According to FINRA, PFS Investments Inc. was censured and fined $60,000 on July 12, 2024, for failing to establish, maintain, and enforce a supervisory system reasonably designed to achieve compliance with FINRA rules regarding outside business activities.
The firm was on notice that three of its registered representatives co-owned and operated an outside business activity. Although the firm maintained written supervisory procedures requiring representatives to disclose outside business activities in writing consistent with FINRA Rule 3270, the firm did not enforce that requirement. The firm instructed the representatives that they could no longer remain associated with it unless they terminated their involvement with the outside business activity.
However, the three representatives continued actively working on the outside business activity, and the business continued to make significant sales to its customers. Despite this, the representatives did not immediately leave the firm, nor did the firm ever require them to provide written notice of their involvement with the outside business activity. During a nearly two-year period, hundreds of customers purchased approximately $33 million in e-commerce storefronts and digital real estate from the outside business activity.
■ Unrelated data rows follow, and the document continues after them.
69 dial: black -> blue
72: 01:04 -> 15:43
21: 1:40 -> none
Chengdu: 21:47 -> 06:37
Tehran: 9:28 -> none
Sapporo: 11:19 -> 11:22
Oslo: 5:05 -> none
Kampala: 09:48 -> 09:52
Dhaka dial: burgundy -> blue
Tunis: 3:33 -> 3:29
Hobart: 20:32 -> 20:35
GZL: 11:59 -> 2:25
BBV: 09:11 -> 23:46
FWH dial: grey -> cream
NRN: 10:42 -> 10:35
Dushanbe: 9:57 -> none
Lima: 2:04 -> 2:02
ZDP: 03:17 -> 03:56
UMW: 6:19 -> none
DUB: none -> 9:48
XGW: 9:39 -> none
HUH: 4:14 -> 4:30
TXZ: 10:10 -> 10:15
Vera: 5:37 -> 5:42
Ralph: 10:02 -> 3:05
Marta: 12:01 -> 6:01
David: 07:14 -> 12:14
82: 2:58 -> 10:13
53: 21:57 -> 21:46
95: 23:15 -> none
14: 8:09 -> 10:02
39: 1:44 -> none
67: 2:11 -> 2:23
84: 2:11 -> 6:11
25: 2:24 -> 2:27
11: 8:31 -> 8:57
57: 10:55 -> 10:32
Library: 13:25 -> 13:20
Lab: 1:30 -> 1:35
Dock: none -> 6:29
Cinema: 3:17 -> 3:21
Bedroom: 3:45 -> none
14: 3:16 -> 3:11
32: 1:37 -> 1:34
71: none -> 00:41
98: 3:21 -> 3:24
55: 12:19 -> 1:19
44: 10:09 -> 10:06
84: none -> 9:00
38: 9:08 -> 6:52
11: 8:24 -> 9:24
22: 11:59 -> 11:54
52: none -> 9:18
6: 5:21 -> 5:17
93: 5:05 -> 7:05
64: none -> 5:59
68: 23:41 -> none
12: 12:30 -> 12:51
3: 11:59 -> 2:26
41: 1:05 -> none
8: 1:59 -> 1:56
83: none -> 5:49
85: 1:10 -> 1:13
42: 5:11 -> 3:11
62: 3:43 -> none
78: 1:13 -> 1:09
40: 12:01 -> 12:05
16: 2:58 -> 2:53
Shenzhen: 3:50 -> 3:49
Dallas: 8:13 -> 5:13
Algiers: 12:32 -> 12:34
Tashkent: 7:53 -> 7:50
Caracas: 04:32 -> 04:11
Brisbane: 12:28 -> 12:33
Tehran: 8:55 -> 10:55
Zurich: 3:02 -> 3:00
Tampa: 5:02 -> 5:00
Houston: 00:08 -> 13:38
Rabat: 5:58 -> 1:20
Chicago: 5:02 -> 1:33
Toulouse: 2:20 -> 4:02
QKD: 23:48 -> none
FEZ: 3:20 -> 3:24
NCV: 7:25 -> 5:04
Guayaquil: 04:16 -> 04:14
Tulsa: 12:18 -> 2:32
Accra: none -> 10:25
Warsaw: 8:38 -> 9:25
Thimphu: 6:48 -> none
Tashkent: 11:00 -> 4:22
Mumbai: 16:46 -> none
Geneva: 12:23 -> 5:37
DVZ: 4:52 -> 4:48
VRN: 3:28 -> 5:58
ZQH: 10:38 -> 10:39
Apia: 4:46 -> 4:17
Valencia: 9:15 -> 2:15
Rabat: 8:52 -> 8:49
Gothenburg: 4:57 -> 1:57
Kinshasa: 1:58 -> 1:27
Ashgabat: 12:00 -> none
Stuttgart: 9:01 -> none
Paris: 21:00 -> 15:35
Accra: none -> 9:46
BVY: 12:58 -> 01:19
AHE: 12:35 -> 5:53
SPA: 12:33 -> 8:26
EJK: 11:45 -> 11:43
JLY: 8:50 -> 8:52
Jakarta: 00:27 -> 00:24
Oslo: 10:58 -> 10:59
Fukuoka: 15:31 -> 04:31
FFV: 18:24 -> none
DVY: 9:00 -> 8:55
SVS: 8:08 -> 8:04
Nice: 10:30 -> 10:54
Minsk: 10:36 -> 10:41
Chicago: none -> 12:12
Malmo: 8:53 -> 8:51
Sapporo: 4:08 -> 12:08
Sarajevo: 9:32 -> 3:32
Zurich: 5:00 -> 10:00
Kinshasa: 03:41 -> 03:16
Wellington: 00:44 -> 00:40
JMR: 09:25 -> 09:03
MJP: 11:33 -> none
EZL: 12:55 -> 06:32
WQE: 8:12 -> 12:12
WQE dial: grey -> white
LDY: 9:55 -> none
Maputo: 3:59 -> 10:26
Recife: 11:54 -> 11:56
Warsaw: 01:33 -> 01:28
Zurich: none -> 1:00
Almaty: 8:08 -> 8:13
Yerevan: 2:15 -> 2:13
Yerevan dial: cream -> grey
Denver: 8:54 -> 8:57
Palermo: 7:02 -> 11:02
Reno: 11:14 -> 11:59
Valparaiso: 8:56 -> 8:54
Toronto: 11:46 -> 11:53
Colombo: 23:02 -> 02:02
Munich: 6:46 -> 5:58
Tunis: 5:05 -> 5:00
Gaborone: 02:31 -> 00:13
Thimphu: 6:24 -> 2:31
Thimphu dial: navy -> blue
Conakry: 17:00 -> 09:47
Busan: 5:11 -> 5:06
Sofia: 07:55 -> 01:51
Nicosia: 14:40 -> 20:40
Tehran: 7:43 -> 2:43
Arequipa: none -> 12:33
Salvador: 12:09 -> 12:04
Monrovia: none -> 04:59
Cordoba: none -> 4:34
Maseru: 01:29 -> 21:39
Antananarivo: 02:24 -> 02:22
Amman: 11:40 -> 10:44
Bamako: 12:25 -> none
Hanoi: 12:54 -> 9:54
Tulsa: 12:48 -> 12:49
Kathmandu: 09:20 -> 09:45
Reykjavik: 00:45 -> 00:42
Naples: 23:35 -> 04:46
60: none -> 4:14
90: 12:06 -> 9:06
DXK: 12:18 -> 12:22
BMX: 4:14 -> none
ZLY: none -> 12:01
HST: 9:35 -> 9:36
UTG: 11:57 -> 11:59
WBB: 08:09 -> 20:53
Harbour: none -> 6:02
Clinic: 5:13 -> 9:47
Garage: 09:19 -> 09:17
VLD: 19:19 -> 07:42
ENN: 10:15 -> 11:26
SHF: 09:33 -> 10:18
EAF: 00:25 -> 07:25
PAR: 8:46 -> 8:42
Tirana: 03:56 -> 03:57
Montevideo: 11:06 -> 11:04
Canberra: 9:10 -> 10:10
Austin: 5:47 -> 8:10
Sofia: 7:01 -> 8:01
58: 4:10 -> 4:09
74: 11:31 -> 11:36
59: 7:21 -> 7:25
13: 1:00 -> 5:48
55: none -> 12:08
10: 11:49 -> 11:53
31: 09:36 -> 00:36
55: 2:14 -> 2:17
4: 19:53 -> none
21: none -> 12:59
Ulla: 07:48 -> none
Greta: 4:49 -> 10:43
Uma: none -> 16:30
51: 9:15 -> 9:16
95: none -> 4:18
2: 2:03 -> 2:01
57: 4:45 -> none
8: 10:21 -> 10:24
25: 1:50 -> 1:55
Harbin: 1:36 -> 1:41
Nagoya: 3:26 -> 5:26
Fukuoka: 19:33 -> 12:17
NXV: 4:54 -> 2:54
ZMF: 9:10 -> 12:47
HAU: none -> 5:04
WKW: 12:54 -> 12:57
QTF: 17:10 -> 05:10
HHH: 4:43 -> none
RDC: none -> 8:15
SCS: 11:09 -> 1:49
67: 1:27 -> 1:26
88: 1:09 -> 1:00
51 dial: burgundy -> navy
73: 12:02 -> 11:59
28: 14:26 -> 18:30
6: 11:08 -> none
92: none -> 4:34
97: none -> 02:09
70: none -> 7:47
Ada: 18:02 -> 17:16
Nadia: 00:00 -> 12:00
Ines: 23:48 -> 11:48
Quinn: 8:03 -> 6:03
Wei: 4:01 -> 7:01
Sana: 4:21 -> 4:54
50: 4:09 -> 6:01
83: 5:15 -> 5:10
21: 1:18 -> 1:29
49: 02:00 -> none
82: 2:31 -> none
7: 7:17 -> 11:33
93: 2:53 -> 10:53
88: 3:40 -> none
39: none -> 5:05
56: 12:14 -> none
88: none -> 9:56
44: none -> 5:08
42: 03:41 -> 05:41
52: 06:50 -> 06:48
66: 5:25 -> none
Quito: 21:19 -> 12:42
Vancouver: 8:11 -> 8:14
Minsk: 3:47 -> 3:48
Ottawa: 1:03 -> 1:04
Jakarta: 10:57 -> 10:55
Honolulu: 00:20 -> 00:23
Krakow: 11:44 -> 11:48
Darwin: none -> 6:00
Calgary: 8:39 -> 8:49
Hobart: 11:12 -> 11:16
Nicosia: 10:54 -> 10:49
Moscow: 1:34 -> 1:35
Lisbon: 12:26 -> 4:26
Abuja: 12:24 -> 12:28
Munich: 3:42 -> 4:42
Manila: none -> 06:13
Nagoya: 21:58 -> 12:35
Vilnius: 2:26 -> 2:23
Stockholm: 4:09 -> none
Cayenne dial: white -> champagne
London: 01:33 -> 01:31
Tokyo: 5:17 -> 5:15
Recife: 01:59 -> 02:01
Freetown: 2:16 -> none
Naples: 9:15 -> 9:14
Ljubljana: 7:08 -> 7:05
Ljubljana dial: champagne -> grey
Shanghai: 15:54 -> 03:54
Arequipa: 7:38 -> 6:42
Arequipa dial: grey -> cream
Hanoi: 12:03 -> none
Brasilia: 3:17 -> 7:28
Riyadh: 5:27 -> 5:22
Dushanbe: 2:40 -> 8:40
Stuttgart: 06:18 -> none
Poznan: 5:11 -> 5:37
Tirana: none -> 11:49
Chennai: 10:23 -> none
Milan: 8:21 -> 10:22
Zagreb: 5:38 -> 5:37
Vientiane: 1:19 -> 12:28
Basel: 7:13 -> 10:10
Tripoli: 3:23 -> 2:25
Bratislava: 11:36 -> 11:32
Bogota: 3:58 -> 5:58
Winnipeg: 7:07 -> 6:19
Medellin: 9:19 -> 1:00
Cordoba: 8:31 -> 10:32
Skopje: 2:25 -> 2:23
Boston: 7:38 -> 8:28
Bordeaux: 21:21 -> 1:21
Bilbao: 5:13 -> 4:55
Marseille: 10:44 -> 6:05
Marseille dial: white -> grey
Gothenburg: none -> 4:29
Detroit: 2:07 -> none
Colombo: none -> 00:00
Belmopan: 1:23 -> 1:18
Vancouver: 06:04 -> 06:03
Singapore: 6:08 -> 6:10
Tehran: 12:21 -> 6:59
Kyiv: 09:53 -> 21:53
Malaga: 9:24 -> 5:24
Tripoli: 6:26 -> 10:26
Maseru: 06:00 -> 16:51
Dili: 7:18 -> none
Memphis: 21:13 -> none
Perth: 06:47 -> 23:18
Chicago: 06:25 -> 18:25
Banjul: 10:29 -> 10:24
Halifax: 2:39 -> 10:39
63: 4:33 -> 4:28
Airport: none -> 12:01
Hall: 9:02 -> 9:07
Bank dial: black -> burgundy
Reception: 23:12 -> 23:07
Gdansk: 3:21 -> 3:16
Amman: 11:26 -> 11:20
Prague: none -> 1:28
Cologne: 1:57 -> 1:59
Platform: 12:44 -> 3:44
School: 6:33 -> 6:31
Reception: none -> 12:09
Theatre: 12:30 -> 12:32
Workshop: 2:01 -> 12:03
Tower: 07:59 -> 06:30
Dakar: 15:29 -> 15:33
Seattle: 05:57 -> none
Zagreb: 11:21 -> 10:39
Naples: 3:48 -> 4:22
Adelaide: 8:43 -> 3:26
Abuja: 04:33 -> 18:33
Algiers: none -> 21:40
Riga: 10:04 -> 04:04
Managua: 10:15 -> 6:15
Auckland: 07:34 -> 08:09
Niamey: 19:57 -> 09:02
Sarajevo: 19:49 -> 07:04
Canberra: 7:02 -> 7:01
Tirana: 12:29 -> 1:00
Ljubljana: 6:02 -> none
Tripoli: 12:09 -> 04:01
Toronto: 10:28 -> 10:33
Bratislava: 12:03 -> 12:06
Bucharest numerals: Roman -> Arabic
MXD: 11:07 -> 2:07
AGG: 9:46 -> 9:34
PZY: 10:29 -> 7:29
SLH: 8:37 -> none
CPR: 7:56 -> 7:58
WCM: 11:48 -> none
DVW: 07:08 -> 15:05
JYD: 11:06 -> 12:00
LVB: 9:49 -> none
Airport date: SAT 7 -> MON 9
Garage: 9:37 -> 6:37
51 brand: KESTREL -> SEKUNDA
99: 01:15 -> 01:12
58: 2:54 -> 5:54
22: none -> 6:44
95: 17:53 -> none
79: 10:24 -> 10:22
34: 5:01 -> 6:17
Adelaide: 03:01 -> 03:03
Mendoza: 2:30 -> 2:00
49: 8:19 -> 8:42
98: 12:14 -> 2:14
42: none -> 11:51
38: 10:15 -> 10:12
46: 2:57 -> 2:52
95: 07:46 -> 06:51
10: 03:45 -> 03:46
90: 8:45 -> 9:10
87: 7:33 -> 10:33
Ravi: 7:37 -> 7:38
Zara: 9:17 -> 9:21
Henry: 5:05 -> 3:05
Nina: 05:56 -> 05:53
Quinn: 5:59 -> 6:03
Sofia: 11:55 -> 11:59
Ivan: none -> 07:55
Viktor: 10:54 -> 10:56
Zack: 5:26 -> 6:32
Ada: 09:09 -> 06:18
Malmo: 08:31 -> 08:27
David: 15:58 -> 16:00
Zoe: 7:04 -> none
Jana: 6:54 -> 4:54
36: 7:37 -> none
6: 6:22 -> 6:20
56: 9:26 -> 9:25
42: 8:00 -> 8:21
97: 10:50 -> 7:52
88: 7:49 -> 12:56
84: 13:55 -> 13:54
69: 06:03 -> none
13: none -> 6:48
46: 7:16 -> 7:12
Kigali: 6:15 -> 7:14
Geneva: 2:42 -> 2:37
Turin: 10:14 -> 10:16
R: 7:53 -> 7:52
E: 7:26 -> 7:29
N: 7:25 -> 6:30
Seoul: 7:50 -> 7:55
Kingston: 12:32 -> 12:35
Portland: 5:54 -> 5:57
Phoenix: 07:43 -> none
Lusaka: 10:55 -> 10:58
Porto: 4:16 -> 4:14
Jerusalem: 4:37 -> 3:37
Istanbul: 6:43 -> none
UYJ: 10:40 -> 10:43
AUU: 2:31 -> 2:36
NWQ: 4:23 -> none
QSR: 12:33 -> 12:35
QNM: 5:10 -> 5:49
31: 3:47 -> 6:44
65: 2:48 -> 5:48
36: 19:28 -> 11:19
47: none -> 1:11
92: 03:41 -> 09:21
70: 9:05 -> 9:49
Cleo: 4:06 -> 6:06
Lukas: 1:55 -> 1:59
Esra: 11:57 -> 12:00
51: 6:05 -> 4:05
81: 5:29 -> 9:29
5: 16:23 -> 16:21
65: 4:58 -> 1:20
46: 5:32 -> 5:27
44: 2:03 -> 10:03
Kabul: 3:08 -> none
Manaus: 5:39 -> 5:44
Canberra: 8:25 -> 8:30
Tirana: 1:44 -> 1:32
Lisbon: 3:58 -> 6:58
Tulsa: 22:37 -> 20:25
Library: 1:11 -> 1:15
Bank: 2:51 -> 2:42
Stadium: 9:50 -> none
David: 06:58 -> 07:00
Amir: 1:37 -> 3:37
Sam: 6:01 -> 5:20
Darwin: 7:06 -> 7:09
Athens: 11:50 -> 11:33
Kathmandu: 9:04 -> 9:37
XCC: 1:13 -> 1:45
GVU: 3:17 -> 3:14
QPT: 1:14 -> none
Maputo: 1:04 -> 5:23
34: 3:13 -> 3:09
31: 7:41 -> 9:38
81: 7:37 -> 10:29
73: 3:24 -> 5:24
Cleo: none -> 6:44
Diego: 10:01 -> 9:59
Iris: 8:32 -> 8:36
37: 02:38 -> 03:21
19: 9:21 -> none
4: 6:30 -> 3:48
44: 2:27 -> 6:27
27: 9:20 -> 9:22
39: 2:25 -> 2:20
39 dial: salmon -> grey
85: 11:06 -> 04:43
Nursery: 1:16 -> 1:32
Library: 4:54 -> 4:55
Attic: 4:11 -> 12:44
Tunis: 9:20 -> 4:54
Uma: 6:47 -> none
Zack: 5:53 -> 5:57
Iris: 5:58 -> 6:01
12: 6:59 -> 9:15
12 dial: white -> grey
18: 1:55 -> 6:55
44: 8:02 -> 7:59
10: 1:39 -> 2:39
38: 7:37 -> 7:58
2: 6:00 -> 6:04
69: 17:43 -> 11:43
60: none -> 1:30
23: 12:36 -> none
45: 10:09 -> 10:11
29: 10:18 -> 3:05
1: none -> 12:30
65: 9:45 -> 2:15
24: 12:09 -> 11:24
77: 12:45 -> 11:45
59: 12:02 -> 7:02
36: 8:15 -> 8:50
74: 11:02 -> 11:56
This case highlights the critical importance of firms properly supervising and enforcing their policies regarding outside business activities. FINRA Rule 3270 requires registered representatives to provide written notice to their firm before engaging in any outside business activity, which allows the firm to evaluate potential conflicts of interest and ensure proper supervision. Investors should be aware that their registered representatives must disclose outside business activities to their firms, and undisclosed activities may indicate inadequate supervision or potential conflicts of interest.